In order to mimic the natural environment of the cell as closely as possible, the scientist added diluted bacterial or mammalian cell lysates to standard liquid-liquid phase separation buffers. Even at highly diluted concentrations, lysates completely prevented the formation of condensates. To assess how general this was, the scientists repeated the same experiment with several additional proteins, all of which showed liquid-liquid phase separation properties in the standard assay. And indeed, in all cases addition of cell lysates dissolved the “condensates”. “These results confirm our assumption that the cellular environment effectively buffers the unspecific weak interactions that are thought to cause liquid-liquid phase separation in vitro”, says Musacchio.

Poor predictive power

The interactions and functions of proteins in the cell are strongly regulated by so-called post-translational modifications. Targeted addition or removal of phosphate groups at critical places, for example, can disrupt the interaction between two proteins with immediate effect. These natural modifications can be mimicked in the laboratory by mutations and are the method of choice when it comes to investigating many cellular processes. By introducing mutations at four residues involved in the recognition of phosphorylated cues, the scientist generated a mutant of the chromosomal passenger complex that cannot be recruited to centromeres and does not accumulate there. Nevertheless, this mutant still showed full liquid-liquid phase separation potential in the in vitro assay, showing that the assay is unable to predict chromosomal passenger complex localization and function.

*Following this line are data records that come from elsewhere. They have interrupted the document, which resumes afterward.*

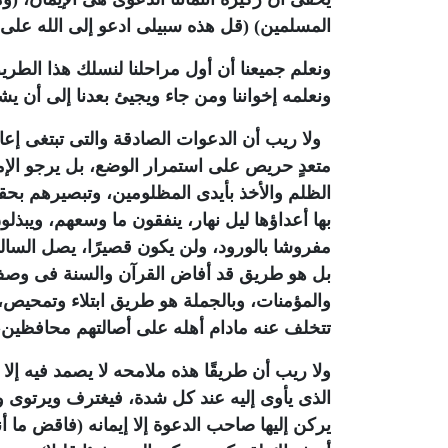
المسلمين) (قل هذه سبيلى ادعو إلى الله على ب
ونعلم جميعنا أن أول مراحلنا لنسلك هذا الطريق 
ونعلمه إخواننا ومن جاء ويجيئ بعدنا إلى أن يشا
ولا ريب أن الدعوات الصادقة والتى تبتغى إعا
متعدٍ حريص على استمرار الوضع، بل يرجو الإم
الظلم والأخذ بأيدى المظلومين، وتبصيرهم بحقو
بها أعداؤها ليل نهار، ينفقون ما وسعهم، ويبذل
مفروشا بالورود، ولن يكون قصيرًا، يصل السال
بل هو طريق قد أفاض القرآن والسنة فى وصف م
والمؤمنات، وبالجملة هو طريق ابتلاء وتمحيص، 
تتخلف عنه مادام أهله على أصالتهم محافظين
ولا ريب أن طريقًا هذه ملامحه لا يصمد فيه إل
الذى يأوى إليه عند كل شدة، فيغترف ويرتوى وي
يركن إليها صاحب الدعوة إلا إيمانه (فاقض ما أنت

“Our results show that liquid-liquid phase separation of a single component in vitro cannot predict solubility and localization in the complex and crowded environment of the cell. The list of putative liquid-liquid phase separation scaffolds identified through the established assays will need extensive re-examination, and the validation strategy we are presenting here may guide this effort”, says Musacchio. In the future we plan to repeat our experiments with many putative liquid-liquid phase separation scaffolds, especially those that have become flagships in the growth of the liquid-liquid phase separation field. Our experiments show that the cytosol is a potent solvent whose role cannot be neglected. Therefore, it will be important to generate appropriate cytomimetic media as standards for assessing biochemical reactions in vitro. We will try to contribute to this area of research”.